== Segment start ==

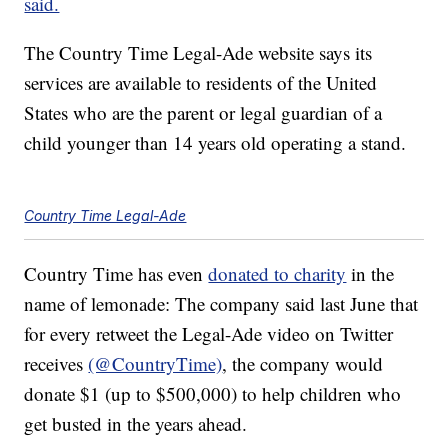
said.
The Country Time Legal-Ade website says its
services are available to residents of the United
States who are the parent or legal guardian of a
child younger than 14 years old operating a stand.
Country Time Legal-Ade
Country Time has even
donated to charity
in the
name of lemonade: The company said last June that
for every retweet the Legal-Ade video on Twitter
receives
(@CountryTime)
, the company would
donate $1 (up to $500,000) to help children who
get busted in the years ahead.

== Segment end ==
== Segment start ==

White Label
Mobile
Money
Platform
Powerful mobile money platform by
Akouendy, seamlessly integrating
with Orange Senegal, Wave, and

== Segment end ==

What is needed>
Exactly one number is the answer: how many lines of the entries contain the string "said".

Reply to the task>
2